The unlikely championship contenders follow a man with unusual methods, a visionary who sees in them what others miss. Ginn rules with a heavy hand and a soft touch.

He suspended 29 players for a playoff game last season and lost by a point. He benched quarterback Cardale Jones earlier this season.

But beyond the basic rules, Ginn individualizes his teachings. He often brings a medicine bag and a stethoscope to school, and he “treats” each of his patients/players one by one, giving them Lifesavers candy as “medicine.”

“I’m the doctor,” he said. “The doctor of love. I wake up counseling. I’ve got 300 patients here. I’ve got to operate every day. My emergency room is always open.”

Ginn learned this approach here, where he played for Glenville and worked as a security guard before he opened the academy. At 19, his mother died, and his landlord raised his rent by $10. This infuriated Ginn until he realized the man had done so because his wife would wash Ginn’s clothes, cook his meals, fill his refrigerator with food.

Right then, Ginn decided he would spend his life giving back to the community that raised him. He also learned that trust builds loyalty.

Just ask Tony Overton. He grew up near the school and played football for Ginn when a city championship marked the highest expectation. When his father fell ill, Ginn stepped in, and now, Overton said, they are like Joe and Jay Paterno.

“He had bigger visions for us than we had for ourselves,” said Overton, now the offensive coordinator. “What you’re seeing now is a dream that started 30 years ago.”

This year’s team started slowly, losing their first game and falling behind by two scores in each of their next two contests. Each quarter proved its own adventure, but in each game after the first, Glenville won.

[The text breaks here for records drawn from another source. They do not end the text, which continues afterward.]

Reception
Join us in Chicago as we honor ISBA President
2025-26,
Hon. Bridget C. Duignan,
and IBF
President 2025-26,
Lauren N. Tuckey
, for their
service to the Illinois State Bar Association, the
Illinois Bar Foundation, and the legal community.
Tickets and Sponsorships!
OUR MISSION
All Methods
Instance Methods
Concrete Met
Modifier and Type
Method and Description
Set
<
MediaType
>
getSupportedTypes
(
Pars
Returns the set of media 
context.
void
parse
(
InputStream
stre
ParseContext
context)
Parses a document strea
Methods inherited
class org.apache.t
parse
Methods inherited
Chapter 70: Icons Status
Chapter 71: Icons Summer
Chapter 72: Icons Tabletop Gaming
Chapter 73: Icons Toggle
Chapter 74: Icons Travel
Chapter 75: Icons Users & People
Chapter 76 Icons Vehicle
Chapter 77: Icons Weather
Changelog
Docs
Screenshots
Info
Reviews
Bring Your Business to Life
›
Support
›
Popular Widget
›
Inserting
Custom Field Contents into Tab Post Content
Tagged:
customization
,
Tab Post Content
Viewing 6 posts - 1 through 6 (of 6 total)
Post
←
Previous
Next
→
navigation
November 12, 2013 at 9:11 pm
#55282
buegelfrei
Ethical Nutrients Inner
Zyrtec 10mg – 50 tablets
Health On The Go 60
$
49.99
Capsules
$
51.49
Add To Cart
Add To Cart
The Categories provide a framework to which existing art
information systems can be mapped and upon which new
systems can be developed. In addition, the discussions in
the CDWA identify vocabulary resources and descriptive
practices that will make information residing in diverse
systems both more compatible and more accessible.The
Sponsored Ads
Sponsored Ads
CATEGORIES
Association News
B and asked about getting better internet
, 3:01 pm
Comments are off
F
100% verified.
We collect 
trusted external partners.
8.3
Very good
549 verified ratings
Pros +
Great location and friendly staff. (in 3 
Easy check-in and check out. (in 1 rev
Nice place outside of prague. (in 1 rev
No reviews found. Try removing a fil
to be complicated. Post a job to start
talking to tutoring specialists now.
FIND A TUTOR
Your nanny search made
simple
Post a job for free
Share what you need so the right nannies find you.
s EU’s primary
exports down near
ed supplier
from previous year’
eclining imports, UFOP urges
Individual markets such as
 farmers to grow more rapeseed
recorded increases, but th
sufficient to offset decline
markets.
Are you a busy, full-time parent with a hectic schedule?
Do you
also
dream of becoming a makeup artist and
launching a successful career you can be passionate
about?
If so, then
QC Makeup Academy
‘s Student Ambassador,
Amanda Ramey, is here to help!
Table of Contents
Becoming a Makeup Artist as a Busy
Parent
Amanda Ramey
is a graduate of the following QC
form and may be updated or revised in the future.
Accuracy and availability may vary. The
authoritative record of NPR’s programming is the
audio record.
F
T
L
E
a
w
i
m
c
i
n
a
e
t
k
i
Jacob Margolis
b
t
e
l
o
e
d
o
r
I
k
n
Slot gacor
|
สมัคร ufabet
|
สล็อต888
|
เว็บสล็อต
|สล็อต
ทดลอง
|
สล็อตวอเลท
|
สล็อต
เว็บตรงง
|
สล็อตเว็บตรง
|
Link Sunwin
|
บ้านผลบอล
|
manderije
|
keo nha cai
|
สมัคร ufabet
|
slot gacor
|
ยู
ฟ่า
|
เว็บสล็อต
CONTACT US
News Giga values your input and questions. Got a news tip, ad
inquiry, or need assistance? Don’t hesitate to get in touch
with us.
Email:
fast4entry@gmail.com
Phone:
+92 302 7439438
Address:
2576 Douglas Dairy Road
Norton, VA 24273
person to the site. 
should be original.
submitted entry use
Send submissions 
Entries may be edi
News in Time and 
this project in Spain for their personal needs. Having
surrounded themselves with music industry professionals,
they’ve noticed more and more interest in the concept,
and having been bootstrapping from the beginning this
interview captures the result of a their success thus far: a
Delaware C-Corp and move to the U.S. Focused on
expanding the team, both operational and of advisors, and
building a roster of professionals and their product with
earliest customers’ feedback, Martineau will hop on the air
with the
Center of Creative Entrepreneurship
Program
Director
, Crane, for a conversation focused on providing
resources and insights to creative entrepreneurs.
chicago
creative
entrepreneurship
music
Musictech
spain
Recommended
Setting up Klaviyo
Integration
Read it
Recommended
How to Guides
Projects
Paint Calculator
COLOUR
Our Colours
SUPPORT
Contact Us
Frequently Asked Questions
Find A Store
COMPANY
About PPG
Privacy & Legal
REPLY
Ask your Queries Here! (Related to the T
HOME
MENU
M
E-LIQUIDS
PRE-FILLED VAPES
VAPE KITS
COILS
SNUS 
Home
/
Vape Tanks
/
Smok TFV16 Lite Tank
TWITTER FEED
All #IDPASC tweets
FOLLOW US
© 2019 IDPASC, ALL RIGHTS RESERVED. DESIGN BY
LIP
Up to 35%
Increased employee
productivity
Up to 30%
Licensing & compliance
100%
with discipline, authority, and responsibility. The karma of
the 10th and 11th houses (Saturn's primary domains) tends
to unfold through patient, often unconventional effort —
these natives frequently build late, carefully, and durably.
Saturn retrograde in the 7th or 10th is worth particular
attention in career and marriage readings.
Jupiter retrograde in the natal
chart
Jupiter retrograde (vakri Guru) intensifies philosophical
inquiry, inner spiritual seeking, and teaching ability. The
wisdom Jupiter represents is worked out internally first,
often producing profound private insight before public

Each time, Ginn gave a more rousing pregame speech than the one before. He referenced President Barack Obama, told them this was a year for change. Before the state semifinal, he spoke about leaning forward, like a sprinter, at the finish.

They triumphed in that game, too, accomplishing something no other metro public school had done. To Elliott, the why was simple. Other schools, he said, did not have Ginn.

“You heard of the Miracle on 34th Street?” asked Ivory Albert, an assistant coach known as Ace. “Well, this is the miracle on 113th Street. And it’s real.”

For a struggling community, the football team presents a welcome reprieve, a focal point for progress. Like “you’re walking around in a fog of excitement,” said Jacqueline Bell, the principal at Glenville.

Everyone pitched in. Donte Whitner, an alumnus who plays for the Buffalo Bills, purchased cleats. Someone else donated temporary lighting for the practice field, and before that, parents parked their cars and turned their headlights on. For lifers like Bell and Overton, congratulations have poured in, dozens of letters, e-mail messages and phone calls. Overton has to remind them that the real success came long before, in the players who did not succumb to the dangers that surround them.

Parrish calls Ginn “Mr. Cleveland” and “the most visible person” in the city besides the basketball star LeBron James. But Ginn says this is not about him, even if everyone else disagrees.

He says this is about the mission, the process, the children who have each taken “a little piece” of him, until he feels like “one of those patched-up leather coats, pieces of kids all over me.”

Jones once thought people only made history when they died. But through this team and the history being created, Ginn’s lessons have been reinforced.

“They get it now,” said Michael Ruff, the executive director of the Ted Ginn Foundation. “Most of them have only seen success on television, or read about it. Now, they’re part of it, part of history.”